6.2 Which approach a researcher chooses is in some measure influenced by the resources they have and by academic and publishing traditions. As Venuti (1998) are argued persuasively both academic life and the publishing world effect how research is produced. The assumption is that there is an 'original' author and a translator who is faithful to the author's intentions. The translator is not seen as an active author of a written account. A 'correct' and tidy translation is important in publishing. In research the translator's task is again seen as remaining faithful to the 'original', but not so faithful as to overturn the privileged status of the language of English. Researchers who try to break out of this mould are restrained by these limits. Their solution is often to present what is seen as likely to be accepted in the arena they are writing for and to leave methodological debates for a separate occasion. Other language speakers influence their perspective but this is often only noted when the methodology is discussed and directly addressed elsewhere.

6.3 Researchers have used a variety of approaches to writing texts about people who speak languages other than their own. Some researchers have chosen to work only with people who can speak English, whatever community they come from and they see no need to address how they represent others in a language they may not prefer to use. There are also a great number of research reports where the authors do research with non English speakers but do not engage at all with the possibility that people may use language in a way that differs from their own use. Others argue for accurate translations as the solution. Some researchers feel they are not able to bring out certain characteristics within texts in other languages and therefore are up front about only presenting their own meanings. However, increasingly, researchers are debating representation within their translations using a variety of means, for example, foreignization, situating translators within texts and providing text with the original language alongside.

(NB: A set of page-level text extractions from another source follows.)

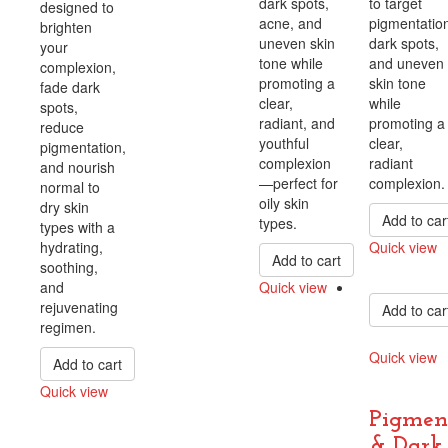
dark spots,
to target
designed to
acne, and
pigmentation
brighten
uneven skin
dark spots,
your
tone while
and uneven
complexion,
promoting a
skin tone
fade dark
clear,
while
spots,
radiant, and
promoting a
reduce
youthful
clear,
pigmentation,
complexion
radiant
and nourish
—perfect for
complexion.
normal to
oily skin
dry skin
Add to car
types.
types with a
hydrating,
Quick view
Add to cart
soothing,
Compare
and
Quick view
rejuvenating
Add to car
Compare
regimen.
Quick view
Add to cart
Compare
Quick view
Compare
Pigmen
& Dark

6.4 Venuti describes the aim of an ethics of translation as being 'to alter reading patterns, compelling a not unpleasurable recognition of translation among constituencies who, while possessing different cultural values, nevertheless share a long-standing unwillingness to recognize it' (1998, p13). The aim of such an approach is to 'decenter the domestic terms that a translation project must inescapably utilize' (p. 82). He argues that 'this is an ethics of difference that can change the domestic culture' (p. 82). This plea for a recognition of difference is why I prefer to engage in debates about translation rather than ignore representational issues or dismiss them as insoluble and therefore give up trying. It is a view of translation that is based on a decision to try to discuss possible differences in meaning across languages. This is an ethical and epistemological position.